Akatziya felt that, too, but he felt the hunger in his groin even more. He deserved, he required, at least one night of love before leaving home for God knows how long. Before, maybe, coming back in a wheelchair or not at all. He knows he’s an asshole for feeling that way. So he’s an asshole. What else is new?
Dear readers,
In “Akatziya,” the reservist who left the Kama rest area as a hitchhiker in Etti’s car in the last episode, is late in reporting to his unit. He ponders his problem, and his failure to resolve it, as the car heads south toward Gaza.
This episode has a bonus—a fine illustration by my daughter, Mizmor Watzman.
Mizmor studied animation before retraining as a nurse. Take a look at her prize-winning short stop-motion feature, “A Thing So Small,” which has been screened at film festivals around the world.
What I’m Watching
I watch a lot of theater on line. Of course, there’s nothing like being in a theater, but the digital age has made it possible to watch performances that I would never get to see otherwise. There are several services that offer theater on line; my favorite is that of Britain’s National Theater, where last week I saw Grenfell: In the Words of Survivors. This shocking, moving, and artistically perfect play is entirely composed of the actual words, from interviews and investigations, of survivors of the Grenfell Tower conflagration of June 2017, in which 72 people died and many more were injured. Grenfell was public housing—many of the inhabitants were immigrants, or poor, or handicapped, or a combination of these. The fire spread rapidly because, during a renovation, flammable materials had been used in the exterior.

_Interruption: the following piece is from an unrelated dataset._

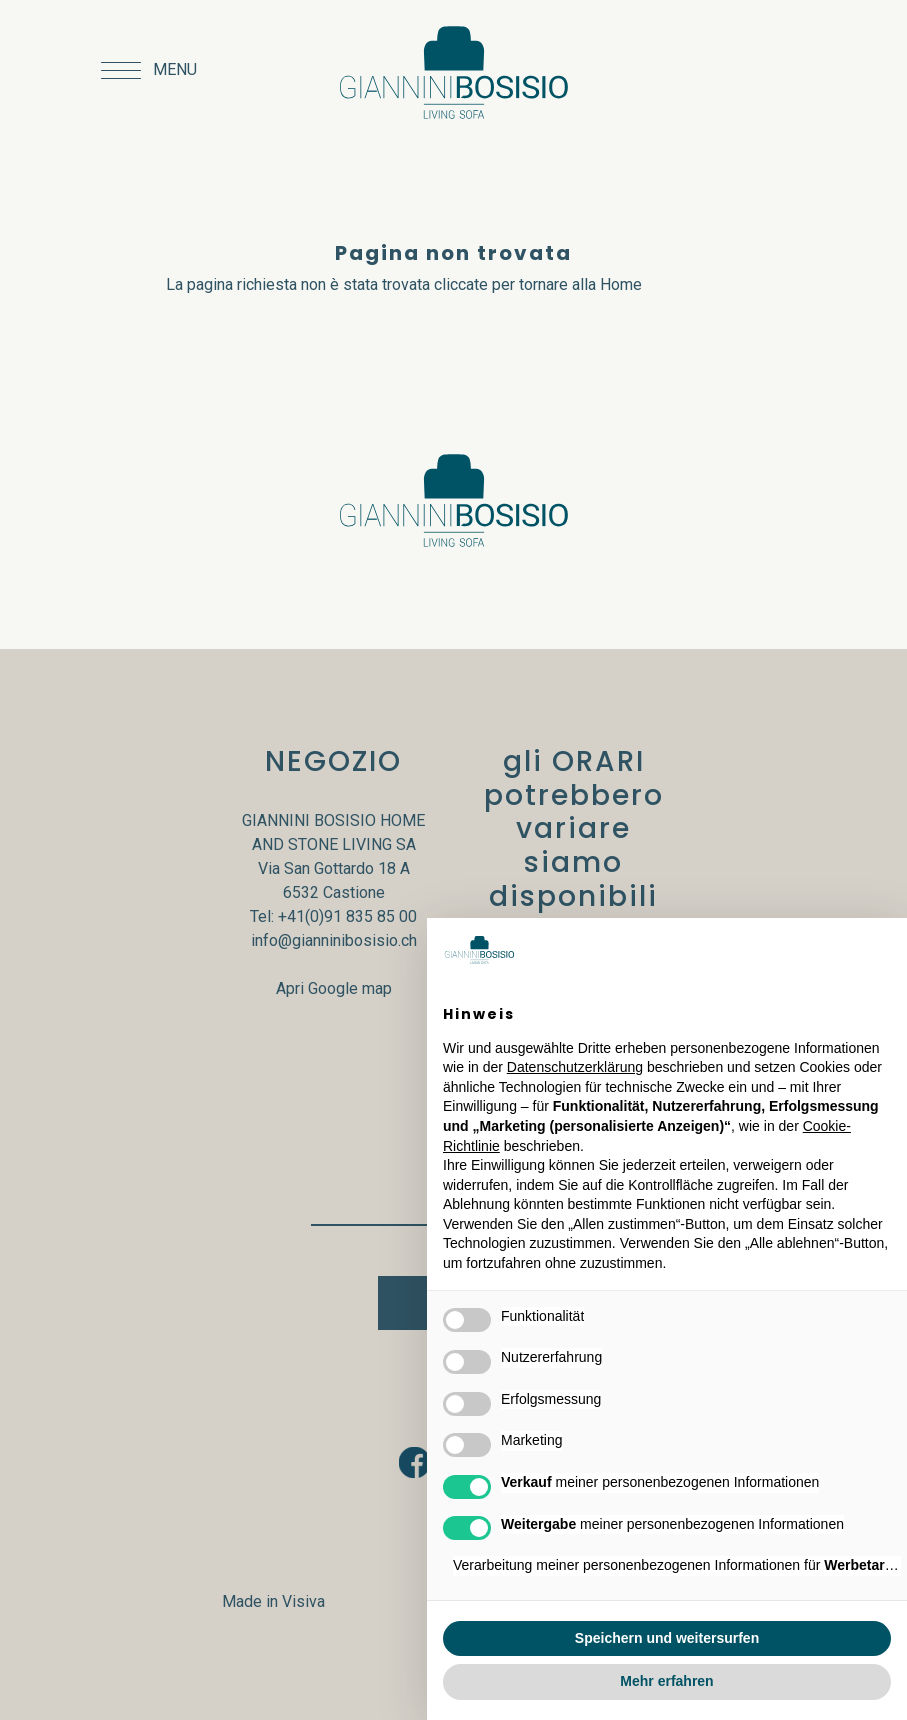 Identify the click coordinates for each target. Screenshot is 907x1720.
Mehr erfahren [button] (666, 1681)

The play resonates strongly with what happened here in Israel on October 7 and in the aftermath of the Hamas massacre. Both calamities could and should have been averted by the authorities; in both cases the government was forewarned but took no action; in both cases, after the killings, the surrounding community stepped into the vacuum left by the government to help the survivors and the homeless. I can’t recommend it too highly.